#### [Directions]
Go through the data line by line. Copy each one holding the string "dejemos".

[[ The records, beginning ]]

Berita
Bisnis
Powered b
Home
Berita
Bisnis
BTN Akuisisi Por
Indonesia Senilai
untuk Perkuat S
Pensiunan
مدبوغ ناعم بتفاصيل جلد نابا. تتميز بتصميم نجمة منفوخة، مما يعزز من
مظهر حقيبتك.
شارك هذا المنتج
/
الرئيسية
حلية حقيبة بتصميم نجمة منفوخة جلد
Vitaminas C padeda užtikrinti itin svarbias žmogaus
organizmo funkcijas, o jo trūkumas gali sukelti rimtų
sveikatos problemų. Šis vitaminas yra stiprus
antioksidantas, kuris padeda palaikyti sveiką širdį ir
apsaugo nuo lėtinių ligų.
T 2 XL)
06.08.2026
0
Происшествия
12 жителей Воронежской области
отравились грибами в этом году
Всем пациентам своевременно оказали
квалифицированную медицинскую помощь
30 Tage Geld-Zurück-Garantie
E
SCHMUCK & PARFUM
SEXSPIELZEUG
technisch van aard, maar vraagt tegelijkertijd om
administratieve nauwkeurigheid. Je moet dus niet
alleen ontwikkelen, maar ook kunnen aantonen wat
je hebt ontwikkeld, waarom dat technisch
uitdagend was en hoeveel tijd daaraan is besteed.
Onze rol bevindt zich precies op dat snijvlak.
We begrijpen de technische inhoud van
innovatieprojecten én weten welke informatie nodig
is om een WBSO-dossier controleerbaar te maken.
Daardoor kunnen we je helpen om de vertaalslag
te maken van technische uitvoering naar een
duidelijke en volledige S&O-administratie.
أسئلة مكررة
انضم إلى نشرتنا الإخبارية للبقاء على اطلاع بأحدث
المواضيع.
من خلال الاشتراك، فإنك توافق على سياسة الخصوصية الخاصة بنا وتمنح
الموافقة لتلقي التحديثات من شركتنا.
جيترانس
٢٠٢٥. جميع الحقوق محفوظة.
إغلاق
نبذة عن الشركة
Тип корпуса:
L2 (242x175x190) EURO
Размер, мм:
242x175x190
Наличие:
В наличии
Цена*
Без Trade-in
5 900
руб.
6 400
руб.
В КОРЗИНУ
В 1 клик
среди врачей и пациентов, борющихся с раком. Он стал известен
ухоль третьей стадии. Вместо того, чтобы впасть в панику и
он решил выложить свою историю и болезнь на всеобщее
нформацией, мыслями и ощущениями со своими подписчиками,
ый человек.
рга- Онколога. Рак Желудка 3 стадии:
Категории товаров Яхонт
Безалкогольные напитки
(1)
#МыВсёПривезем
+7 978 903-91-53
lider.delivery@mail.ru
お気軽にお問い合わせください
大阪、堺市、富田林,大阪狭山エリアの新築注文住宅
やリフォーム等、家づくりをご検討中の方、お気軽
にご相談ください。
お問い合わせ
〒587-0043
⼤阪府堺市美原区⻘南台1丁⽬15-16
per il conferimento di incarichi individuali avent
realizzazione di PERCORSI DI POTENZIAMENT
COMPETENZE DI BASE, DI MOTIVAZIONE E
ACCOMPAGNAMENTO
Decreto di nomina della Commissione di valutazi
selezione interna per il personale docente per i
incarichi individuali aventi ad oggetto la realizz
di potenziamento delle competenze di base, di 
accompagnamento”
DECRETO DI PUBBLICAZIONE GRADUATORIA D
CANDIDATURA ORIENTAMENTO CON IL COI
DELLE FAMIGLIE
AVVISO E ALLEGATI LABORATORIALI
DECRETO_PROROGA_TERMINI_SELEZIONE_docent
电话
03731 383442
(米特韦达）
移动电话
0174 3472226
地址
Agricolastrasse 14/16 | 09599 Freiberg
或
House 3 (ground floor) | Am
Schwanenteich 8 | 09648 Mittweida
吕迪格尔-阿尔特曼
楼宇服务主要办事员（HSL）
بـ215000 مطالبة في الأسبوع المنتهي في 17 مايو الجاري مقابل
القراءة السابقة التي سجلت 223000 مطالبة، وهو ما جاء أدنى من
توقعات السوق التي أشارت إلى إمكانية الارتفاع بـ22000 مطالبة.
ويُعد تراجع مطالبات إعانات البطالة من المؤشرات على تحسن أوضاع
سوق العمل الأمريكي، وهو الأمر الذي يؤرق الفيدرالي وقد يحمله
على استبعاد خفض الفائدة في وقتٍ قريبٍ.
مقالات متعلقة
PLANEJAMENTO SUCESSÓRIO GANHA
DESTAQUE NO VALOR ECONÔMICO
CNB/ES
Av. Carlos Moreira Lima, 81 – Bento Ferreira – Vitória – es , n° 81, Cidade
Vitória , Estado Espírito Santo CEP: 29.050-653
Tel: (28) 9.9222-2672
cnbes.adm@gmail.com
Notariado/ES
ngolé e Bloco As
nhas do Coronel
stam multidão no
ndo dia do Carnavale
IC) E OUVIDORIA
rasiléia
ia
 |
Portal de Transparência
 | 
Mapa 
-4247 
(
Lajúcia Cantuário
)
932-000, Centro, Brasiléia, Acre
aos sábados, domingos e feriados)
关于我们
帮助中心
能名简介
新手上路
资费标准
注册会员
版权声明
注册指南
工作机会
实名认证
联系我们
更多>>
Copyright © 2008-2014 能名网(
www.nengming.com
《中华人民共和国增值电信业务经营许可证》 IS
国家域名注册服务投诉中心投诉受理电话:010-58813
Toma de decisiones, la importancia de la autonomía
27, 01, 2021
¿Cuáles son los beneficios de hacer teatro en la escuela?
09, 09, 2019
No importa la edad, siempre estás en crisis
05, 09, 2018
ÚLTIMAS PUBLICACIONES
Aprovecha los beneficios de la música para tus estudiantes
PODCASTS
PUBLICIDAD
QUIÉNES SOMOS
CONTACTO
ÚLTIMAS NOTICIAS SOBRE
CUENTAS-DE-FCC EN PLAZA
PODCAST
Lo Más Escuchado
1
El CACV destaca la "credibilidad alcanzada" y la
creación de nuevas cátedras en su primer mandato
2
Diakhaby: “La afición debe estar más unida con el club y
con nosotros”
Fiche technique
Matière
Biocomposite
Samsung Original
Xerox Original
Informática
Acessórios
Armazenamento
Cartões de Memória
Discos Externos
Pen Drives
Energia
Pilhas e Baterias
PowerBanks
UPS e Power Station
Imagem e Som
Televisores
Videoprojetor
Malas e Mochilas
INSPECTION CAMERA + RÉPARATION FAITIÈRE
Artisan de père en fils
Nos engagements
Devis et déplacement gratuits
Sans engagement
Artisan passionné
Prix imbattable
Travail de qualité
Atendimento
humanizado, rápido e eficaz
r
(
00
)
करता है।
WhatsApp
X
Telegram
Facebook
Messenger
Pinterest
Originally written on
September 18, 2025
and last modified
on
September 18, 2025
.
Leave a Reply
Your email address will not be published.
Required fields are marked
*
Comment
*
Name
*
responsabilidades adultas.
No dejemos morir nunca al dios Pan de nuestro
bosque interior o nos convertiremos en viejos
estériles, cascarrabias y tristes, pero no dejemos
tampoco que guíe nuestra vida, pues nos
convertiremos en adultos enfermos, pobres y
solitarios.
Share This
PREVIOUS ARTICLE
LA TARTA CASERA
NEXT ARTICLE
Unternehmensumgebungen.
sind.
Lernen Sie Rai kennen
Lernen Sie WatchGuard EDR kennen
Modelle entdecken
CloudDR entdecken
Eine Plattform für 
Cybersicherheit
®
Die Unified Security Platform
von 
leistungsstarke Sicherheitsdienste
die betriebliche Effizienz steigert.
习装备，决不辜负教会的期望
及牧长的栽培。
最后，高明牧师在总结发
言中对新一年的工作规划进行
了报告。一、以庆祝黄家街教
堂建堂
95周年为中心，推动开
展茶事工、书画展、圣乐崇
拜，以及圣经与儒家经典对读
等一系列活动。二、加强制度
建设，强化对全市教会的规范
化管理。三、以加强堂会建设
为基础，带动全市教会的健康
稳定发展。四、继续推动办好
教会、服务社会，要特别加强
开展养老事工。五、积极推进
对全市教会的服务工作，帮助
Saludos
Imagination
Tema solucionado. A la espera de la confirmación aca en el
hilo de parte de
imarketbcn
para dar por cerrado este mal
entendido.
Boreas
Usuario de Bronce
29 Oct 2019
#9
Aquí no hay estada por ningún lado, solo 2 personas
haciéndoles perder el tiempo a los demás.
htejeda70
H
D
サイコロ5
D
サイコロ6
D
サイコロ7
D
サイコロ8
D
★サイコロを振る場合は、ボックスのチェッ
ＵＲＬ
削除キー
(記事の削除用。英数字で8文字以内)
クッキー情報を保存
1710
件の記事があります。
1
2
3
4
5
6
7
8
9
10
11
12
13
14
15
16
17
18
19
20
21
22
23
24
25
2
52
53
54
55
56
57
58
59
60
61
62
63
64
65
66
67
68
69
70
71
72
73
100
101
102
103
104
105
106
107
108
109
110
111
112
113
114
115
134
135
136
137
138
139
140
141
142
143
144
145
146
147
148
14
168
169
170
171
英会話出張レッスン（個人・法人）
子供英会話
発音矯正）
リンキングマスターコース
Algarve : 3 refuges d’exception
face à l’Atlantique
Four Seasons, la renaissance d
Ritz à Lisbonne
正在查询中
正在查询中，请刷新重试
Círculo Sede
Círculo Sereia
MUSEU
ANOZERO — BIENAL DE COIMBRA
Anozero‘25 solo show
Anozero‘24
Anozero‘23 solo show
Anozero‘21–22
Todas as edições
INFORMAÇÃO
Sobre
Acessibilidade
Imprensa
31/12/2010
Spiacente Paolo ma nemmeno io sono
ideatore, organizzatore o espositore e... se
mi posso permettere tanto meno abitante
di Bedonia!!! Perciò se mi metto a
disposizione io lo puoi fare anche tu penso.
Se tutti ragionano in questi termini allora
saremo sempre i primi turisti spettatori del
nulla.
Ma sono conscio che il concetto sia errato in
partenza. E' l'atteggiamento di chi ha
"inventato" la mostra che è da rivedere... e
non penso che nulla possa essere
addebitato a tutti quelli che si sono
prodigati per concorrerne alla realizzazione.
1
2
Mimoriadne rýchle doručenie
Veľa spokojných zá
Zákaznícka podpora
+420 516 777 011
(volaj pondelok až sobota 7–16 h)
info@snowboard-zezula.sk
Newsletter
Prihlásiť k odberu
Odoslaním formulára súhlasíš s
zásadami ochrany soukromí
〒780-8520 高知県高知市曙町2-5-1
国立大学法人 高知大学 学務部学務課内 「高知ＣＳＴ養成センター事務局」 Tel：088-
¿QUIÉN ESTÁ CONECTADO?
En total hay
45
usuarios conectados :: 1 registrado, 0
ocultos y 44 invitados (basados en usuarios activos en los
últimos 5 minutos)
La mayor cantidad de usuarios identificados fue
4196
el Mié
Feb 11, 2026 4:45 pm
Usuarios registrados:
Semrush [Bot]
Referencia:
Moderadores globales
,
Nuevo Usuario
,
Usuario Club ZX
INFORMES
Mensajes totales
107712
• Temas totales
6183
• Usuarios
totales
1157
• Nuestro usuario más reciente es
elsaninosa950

[[ The records, end ]]

#### [Solved problem]
No dejemos morir nunca al dios Pan de nuestro
estériles, cascarrabias y tristes, pero no dejemos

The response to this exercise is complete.